• EXERCISE OBJECTIVE
Please take the entries below from the first line through the line containing "ワイルドでの戦いに挑むなら、「炎の王ラグナロス」や「シル" and repeat them exactly, leaving out everything after.

• SUPPLIED RECORDS
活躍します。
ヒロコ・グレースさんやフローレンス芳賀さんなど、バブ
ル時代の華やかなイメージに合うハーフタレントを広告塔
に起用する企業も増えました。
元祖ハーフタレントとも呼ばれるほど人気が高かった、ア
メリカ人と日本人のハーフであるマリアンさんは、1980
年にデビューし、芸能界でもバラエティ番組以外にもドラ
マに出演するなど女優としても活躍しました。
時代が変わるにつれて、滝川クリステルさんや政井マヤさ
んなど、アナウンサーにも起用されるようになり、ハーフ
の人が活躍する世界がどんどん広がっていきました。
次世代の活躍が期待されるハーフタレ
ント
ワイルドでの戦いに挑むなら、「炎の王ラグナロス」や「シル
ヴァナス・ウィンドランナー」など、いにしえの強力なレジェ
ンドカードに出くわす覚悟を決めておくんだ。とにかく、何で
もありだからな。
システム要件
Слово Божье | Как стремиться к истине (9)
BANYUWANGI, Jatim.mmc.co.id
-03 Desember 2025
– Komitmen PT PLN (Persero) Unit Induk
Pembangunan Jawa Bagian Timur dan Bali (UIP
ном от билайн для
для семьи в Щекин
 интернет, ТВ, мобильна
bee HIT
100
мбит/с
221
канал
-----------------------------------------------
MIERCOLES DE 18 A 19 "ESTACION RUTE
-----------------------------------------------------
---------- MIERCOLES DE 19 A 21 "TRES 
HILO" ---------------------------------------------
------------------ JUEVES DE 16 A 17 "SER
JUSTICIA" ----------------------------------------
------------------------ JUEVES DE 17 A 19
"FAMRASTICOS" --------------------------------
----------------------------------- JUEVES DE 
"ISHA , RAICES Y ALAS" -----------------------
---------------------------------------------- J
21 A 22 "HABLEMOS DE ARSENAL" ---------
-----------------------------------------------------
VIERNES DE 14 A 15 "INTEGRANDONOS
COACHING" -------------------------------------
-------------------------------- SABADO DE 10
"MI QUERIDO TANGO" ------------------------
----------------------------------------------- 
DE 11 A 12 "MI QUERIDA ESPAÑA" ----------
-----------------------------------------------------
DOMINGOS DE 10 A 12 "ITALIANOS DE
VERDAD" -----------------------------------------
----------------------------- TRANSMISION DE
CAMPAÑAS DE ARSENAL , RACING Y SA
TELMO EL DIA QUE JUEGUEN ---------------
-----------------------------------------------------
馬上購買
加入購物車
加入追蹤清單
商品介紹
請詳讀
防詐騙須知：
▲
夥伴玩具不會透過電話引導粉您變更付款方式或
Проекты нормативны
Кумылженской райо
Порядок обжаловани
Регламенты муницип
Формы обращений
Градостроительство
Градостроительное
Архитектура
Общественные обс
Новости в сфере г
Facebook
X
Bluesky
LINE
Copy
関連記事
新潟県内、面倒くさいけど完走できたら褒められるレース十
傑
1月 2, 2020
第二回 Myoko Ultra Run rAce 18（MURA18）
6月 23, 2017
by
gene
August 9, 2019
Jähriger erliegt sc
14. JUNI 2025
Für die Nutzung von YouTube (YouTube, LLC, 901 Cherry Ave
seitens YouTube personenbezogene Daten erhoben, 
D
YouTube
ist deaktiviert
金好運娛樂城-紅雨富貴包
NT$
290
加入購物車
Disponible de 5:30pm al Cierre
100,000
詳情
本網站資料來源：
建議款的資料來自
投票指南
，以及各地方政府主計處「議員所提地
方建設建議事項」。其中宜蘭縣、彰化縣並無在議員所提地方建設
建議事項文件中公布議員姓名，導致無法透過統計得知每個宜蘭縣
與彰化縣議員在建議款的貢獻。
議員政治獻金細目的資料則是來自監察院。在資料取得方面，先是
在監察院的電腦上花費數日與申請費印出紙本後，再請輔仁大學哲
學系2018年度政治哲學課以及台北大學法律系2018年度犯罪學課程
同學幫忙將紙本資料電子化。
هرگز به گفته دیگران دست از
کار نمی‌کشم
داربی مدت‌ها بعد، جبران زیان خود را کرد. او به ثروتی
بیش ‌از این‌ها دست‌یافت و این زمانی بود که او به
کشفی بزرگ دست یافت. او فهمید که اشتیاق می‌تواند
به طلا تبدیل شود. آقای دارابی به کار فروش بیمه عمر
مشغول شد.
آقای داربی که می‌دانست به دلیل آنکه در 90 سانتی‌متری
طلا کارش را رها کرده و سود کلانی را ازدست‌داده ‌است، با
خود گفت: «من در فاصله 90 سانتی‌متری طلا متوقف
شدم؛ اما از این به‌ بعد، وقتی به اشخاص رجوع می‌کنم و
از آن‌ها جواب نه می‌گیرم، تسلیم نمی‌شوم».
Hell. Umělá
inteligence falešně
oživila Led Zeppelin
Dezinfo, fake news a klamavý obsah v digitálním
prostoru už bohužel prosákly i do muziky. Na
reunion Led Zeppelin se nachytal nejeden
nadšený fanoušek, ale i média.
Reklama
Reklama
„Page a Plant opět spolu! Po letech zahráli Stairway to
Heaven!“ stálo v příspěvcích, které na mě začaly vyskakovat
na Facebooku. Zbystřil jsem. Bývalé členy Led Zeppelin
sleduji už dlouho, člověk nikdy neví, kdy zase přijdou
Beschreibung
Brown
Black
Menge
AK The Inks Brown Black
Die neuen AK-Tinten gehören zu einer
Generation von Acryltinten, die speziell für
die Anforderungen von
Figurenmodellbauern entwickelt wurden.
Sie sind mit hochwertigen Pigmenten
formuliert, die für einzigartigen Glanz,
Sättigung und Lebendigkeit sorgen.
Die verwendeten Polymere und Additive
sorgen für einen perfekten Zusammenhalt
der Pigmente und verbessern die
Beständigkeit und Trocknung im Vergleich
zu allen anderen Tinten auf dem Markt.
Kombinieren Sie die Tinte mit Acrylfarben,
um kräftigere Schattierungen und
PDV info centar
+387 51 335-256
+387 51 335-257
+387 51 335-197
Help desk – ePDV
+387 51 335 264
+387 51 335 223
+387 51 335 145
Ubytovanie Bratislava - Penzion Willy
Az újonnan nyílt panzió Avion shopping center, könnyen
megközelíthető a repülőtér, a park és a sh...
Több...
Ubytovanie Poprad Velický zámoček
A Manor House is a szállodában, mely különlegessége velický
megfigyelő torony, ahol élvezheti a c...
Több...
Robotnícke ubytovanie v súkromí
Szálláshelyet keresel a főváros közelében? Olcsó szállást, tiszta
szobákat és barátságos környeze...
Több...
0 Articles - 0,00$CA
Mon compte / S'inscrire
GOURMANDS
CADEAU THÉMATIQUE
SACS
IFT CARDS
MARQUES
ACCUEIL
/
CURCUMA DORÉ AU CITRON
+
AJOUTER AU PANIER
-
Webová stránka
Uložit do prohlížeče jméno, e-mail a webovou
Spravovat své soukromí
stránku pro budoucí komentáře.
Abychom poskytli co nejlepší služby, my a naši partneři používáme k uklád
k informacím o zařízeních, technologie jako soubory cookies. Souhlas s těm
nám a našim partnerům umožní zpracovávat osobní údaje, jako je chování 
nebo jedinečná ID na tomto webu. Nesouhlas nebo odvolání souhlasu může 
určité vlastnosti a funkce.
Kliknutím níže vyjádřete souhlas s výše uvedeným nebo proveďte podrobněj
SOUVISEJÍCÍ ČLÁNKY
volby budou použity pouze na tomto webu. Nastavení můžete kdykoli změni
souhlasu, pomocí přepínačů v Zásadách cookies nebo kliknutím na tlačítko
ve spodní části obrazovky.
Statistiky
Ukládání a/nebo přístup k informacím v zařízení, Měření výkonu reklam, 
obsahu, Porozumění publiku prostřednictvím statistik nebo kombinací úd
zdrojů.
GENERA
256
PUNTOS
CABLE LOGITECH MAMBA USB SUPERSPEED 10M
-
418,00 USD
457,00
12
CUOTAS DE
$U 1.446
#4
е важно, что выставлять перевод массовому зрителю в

• YOUR RESPONSE
活躍します。
ヒロコ・グレースさんやフローレンス芳賀さんなど、バブ
ル時代の華やかなイメージに合うハーフタレントを広告塔
に起用する企業も増えました。
元祖ハーフタレントとも呼ばれるほど人気が高かった、ア
メリカ人と日本人のハーフであるマリアンさんは、1980
年にデビューし、芸能界でもバラエティ番組以外にもドラ
マに出演するなど女優としても活躍しました。
時代が変わるにつれて、滝川クリステルさんや政井マヤさ
んなど、アナウンサーにも起用されるようになり、ハーフ
の人が活躍する世界がどんどん広がっていきました。
次世代の活躍が期待されるハーフタレ
ント
ワイルドでの戦いに挑むなら、「炎の王ラグナロス」や「シル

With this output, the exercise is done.